Significativo è il fatto che sul sito della Commisione
Europea http://ec.europa.eu/trade/policy/in-focus/ttip/resources/
, vengano riportati gli studi del Center for Economic Policy Research di
Londra, ma non quelle di Attac. E nemmeno si trova traccia dell’audizione al
parlamento europeo del 19 marzo scorso di Thierry Philipponnat, segretario
generale di Finance Watch ( http://www.finance-watch.org/our-work/publications/844-econ-hearing-ttip-march-2014 ) .
In Europa, Francia in Particolare, ( http://www.monde-diplomatique.fr/2013/11/WALLACH/49803
) stanno discutendo, da noi invece nulla, la televisiun con la sua forza da leun
tace. Non ci informa che è in corso una consultazione pubblica ( http://ec.europa.eu/yourvoice/ipm/forms/dispatch)

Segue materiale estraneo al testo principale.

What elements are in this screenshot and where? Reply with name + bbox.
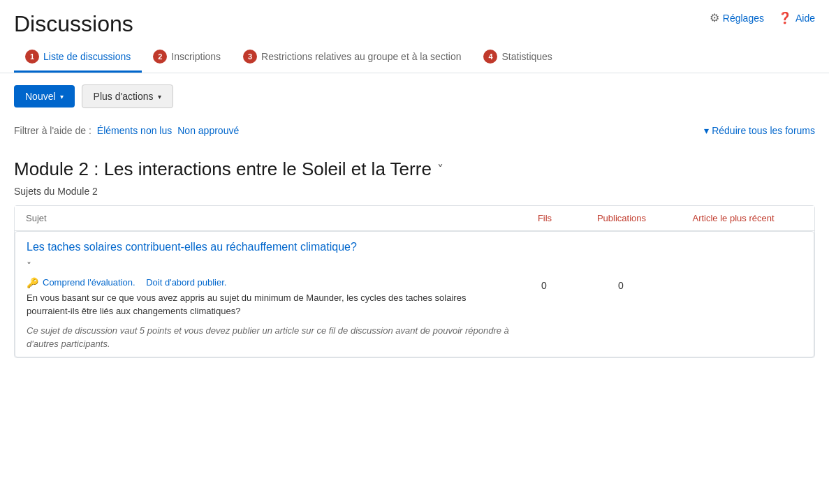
more-actions-chevron-icon: ▾	[158, 93, 161, 101]
module-collapse-icon[interactable]: ˅	[437, 162, 443, 177]
page-title: Discussions	[14, 11, 133, 37]
filter-label: Filtrer à l'aide de :	[14, 125, 91, 136]
lock-icon: 🔑	[27, 277, 38, 288]
tab-liste-discussions[interactable]: 1 Liste de discussions	[14, 43, 142, 73]
topic-fils-value: 0	[509, 277, 579, 291]
new-chevron-icon: ▾	[60, 93, 64, 101]
badge-text: Comprend l'évaluation.	[43, 277, 135, 288]
badge-separator	[140, 277, 142, 288]
reduce-chevron-icon: ▾	[704, 125, 709, 136]
tab-restrictions[interactable]: 3 Restrictions relatives au groupe et à …	[232, 43, 472, 73]
col-subject-header: Sujet	[26, 213, 510, 223]
topic-note: Ce sujet de discussion vaut 5 points et …	[27, 324, 509, 351]
col-recent-header: Article le plus récent	[663, 213, 803, 223]
tabs-nav: 1 Liste de discussions 2 Inscriptions 3 …	[14, 43, 815, 73]
topic-recent-value	[663, 277, 802, 280]
new-button[interactable]: Nouvel ▾	[14, 85, 75, 108]
more-actions-button[interactable]: Plus d'actions ▾	[82, 84, 173, 108]
forum-table: Sujet Fils Publications Article le plus …	[14, 205, 815, 358]
filter-unapproved[interactable]: Non approuvé	[177, 125, 239, 136]
help-icon: ❓	[778, 11, 792, 24]
help-link[interactable]: ❓ Aide	[778, 11, 815, 24]
topic-description: En vous basant sur ce que vous avez appr…	[27, 291, 509, 318]
tab-inscriptions[interactable]: 2 Inscriptions	[142, 43, 232, 73]
tab1-badge: 1	[25, 50, 39, 64]
col-publications-header: Publications	[580, 213, 663, 223]
topic-publications-value: 0	[579, 277, 663, 291]
table-row: Les taches solaires contribuent-elles au…	[15, 231, 814, 357]
tab3-badge: 3	[243, 50, 257, 64]
must-publish-link[interactable]: Doit d'abord publier.	[146, 277, 226, 288]
reduce-all-forums-link[interactable]: ▾ Réduire tous les forums	[704, 125, 815, 136]
topic-expand-icon[interactable]: ˅	[27, 260, 31, 272]
gear-icon: ⚙	[710, 11, 719, 24]
settings-link[interactable]: ⚙ Réglages	[710, 11, 764, 24]
col-fils-header: Fils	[510, 213, 580, 223]
topic-title-link[interactable]: Les taches solaires contribuent-elles au…	[27, 241, 357, 253]
module-title: Module 2 : Les interactions entre le Sol…	[14, 158, 432, 180]
tab-statistiques[interactable]: 4 Statistiques	[472, 43, 563, 73]
tab2-badge: 2	[153, 50, 167, 64]
module-subtitle: Sujets du Module 2	[14, 186, 815, 205]
table-header: Sujet Fils Publications Article le plus …	[15, 206, 814, 231]
filter-unread[interactable]: Éléments non lus	[97, 125, 172, 136]
tab4-badge: 4	[483, 50, 497, 64]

su un aspetto molto importante del TTIP, la Consultazione pubblica sulle modalità
di protezione degli investimenti e relative all'ISDS (risoluzione
delle controversie investitore-Stato) nel TTIP. Norme che secondo alcuni rischiano di instaurare un predominio delle
multinazionali sugli Stati (basti pensare al processo milionario
intentato dalla Philip Morris contro l’Uruguay per il divieto del fumo, o
quello della Vattenfall contro la Germania per l’abbandono del nucleare, o
quello della Lone Pine contro il Canada per lo stop all’estrazione dello shale
gas).
I grandi sostenitori nostrani del TTIP, da Napolitano, agli
ex premier Enrico Letta e Giuliano Amato in primis, al presidente Renzi, che ha
assicurato Obama (naturale sostenitore delle multinazionali americane) una
corsia Preferenziale per il TTIP durane il semestre di Presidenza italiano,
sono consapevoli che l’ossatura della nostra industria è fatta di piccole e
medie imprese?
Inoltre i testi del
trattato, e nemmeno i lavori preparatori,
sono disponibili, abbiamo informazioni filtrate, infatti una delle
critiche al TTIP è il metodo poco trasparente dei negoziati condizionati dalle
lobby delle multinazionali (aspetto ribadito in tutti i pareri critici), forse
per questo è partita l’iniziativa immagine della consultazione che scade il 7
luglio.
Non s’intende
demonizzare il TTIP, ma per una volta occupiamoci degli interessi della nostra
piccola e media industria, e non dei grandi sponsor del TTIP che sono aziende
industriali e finanziarie multinazionali.